Problem statement =>
Reproduce all the data, character for character.
----------
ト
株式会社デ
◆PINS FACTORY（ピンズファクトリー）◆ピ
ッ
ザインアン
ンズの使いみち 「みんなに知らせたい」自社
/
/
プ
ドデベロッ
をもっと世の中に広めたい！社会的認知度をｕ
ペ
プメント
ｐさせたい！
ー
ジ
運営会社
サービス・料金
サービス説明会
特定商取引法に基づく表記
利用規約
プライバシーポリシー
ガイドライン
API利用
----------
Solution =>
ト
株式会社デ
◆PINS FACTORY（ピンズファクトリー）◆ピ
ッ
ザインアン
ンズの使いみち 「みんなに知らせたい」自社
/
/
プ
ドデベロッ
をもっと世の中に広めたい！社会的認知度をｕ
ペ
プメント
ｐさせたい！
ー
ジ
運営会社
サービス・料金
サービス説明会
特定商取引法に基づく表記
利用規約
プライバシーポリシー
ガイドライン
API利用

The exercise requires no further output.